### What the exercise asks
The data below contains pictures, which are to be skipped; the lines starting at the line with "Gustavo Basalo" and ending at the line with "İlgili yorumla ilgili" are to be output exactly, both ends included.

[Records from a data collection]
_ _ _

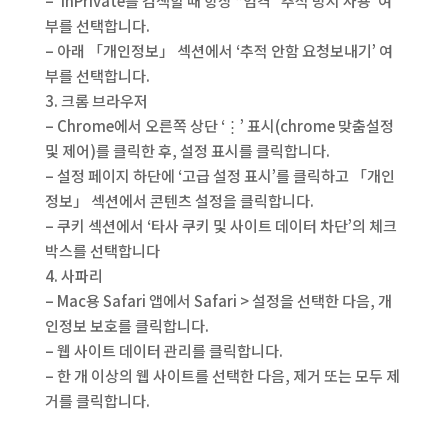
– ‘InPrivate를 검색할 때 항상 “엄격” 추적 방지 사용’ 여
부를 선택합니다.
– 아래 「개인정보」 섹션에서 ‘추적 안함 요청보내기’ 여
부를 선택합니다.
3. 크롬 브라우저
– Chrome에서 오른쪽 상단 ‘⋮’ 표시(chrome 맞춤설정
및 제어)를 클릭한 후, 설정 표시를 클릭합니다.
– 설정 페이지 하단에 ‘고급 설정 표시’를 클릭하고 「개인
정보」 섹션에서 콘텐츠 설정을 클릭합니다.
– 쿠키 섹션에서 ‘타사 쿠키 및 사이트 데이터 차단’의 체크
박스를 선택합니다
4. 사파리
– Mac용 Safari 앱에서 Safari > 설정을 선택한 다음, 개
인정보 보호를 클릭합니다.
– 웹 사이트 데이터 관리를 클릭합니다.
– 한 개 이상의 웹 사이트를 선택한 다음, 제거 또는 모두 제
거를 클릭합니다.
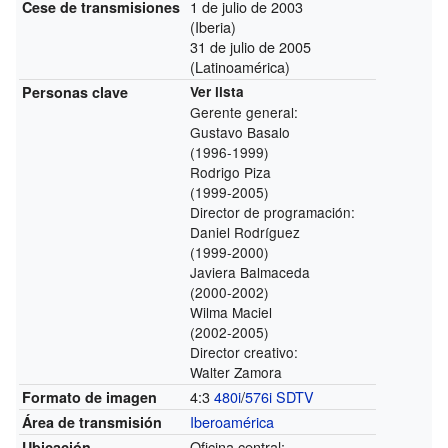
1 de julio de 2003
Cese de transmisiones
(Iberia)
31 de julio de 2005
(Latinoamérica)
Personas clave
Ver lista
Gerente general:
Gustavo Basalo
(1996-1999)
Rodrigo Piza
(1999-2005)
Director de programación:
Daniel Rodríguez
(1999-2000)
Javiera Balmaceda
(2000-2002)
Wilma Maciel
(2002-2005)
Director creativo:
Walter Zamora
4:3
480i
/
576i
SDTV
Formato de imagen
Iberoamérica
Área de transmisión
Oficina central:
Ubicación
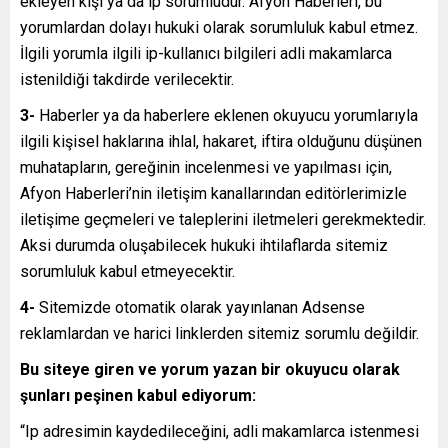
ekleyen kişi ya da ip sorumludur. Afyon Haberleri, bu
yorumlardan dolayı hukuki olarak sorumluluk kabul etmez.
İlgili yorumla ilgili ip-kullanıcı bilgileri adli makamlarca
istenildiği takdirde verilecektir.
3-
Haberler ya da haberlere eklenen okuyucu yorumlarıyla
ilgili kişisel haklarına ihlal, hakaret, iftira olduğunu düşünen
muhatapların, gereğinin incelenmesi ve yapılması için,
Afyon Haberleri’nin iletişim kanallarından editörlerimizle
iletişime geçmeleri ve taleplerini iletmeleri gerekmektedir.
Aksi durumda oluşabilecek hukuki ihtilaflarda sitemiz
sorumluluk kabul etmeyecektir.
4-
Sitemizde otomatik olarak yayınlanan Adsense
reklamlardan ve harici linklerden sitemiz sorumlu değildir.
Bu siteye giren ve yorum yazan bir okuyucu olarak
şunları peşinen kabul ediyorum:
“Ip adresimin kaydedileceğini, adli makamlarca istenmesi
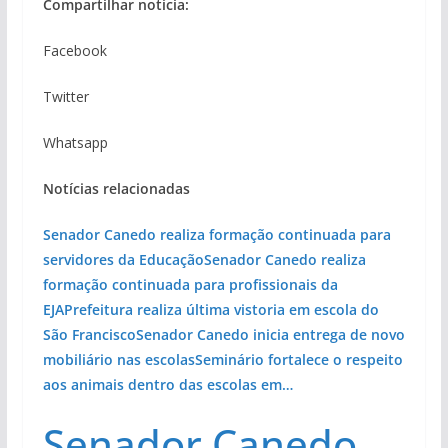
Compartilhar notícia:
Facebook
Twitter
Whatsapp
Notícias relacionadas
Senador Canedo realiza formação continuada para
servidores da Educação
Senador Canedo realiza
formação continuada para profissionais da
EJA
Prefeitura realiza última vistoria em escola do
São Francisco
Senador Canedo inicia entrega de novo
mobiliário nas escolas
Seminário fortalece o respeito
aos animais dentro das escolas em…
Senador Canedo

_ _ _

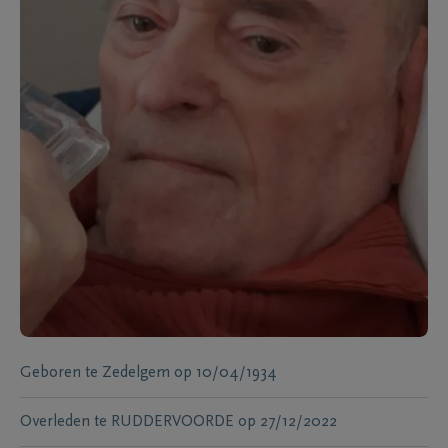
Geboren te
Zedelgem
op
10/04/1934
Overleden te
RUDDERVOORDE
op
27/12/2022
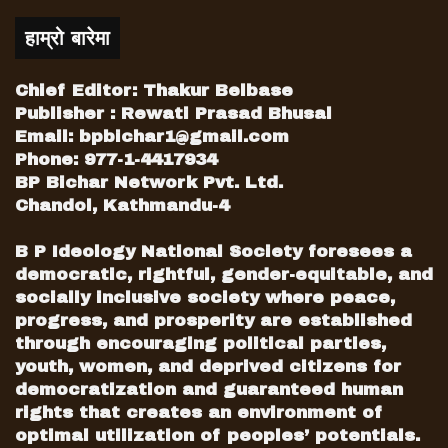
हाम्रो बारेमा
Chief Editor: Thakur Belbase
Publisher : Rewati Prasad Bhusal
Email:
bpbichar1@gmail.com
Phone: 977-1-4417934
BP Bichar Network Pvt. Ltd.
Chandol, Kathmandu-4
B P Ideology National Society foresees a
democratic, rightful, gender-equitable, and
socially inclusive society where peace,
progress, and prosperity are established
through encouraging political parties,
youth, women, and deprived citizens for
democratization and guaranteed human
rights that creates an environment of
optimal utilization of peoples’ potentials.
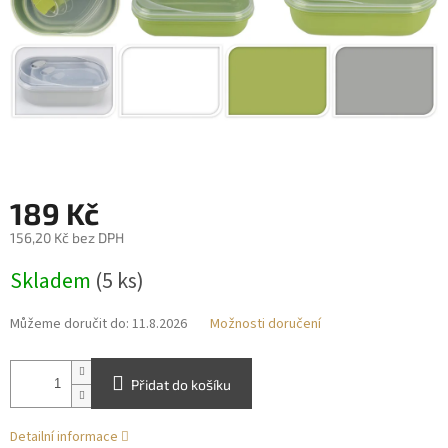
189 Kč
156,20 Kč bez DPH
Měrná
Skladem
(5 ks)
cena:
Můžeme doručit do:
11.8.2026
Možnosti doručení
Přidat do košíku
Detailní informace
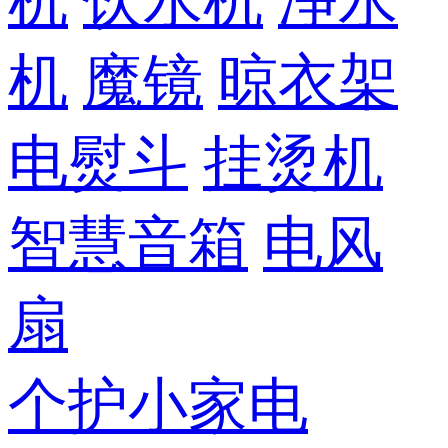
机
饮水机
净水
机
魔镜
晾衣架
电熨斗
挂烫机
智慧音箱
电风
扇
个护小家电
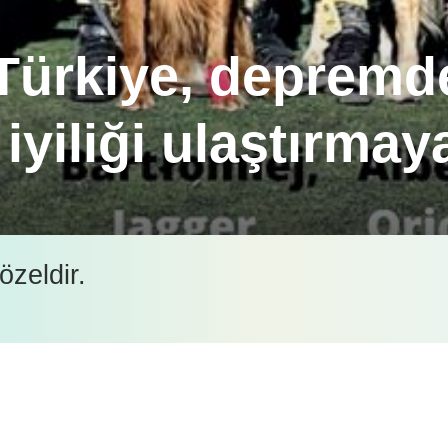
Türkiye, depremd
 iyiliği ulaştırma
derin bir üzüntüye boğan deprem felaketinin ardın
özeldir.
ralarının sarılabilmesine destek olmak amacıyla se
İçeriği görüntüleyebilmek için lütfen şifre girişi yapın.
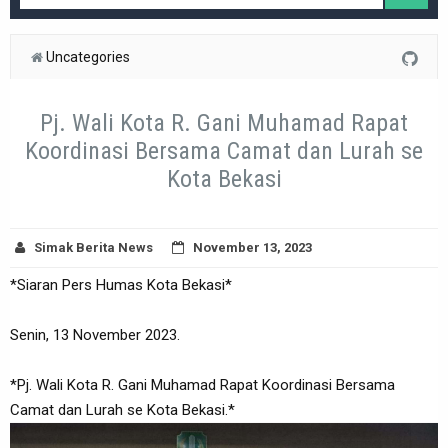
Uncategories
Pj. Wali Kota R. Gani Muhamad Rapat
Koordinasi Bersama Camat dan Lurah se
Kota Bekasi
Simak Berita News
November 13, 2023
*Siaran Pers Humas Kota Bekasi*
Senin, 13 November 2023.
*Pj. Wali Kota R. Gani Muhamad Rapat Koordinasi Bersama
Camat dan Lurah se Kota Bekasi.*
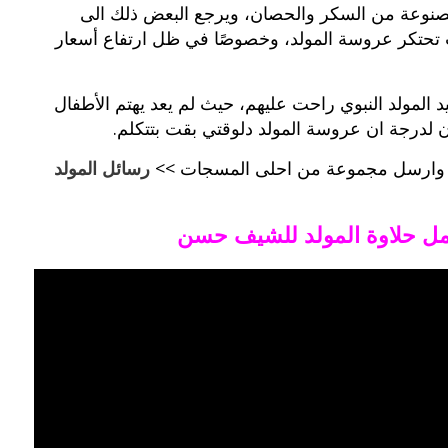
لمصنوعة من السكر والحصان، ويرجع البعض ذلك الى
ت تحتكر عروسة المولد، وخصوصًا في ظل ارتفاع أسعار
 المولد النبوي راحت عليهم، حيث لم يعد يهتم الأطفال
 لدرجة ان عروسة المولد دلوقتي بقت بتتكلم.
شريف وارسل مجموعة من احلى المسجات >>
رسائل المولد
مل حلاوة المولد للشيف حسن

_ _ _

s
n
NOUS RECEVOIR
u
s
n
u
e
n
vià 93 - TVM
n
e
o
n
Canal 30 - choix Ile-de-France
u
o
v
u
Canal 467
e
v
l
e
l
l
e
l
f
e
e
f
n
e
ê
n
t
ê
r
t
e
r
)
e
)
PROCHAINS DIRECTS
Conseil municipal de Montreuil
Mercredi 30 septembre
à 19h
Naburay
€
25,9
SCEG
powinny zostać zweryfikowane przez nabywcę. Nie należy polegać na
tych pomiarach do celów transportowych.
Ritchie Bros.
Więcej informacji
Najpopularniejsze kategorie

_ _ _

### Output for this exercise
Gustavo Basalo
(1996-1999)
Rodrigo Piza
(1999-2005)
Director de programación:
Daniel Rodríguez
(1999-2000)
Javiera Balmaceda
(2000-2002)
Wilma Maciel
(2002-2005)
Director creativo:
Walter Zamora
4:3
480i
/
576i
SDTV
Formato de imagen
Iberoamérica
Área de transmisión
Oficina central:
Ubicación
ekleyen kişi ya da ip sorumludur. Afyon Haberleri, bu
yorumlardan dolayı hukuki olarak sorumluluk kabul etmez.
İlgili yorumla ilgili ip-kullanıcı bilgileri adli makamlarca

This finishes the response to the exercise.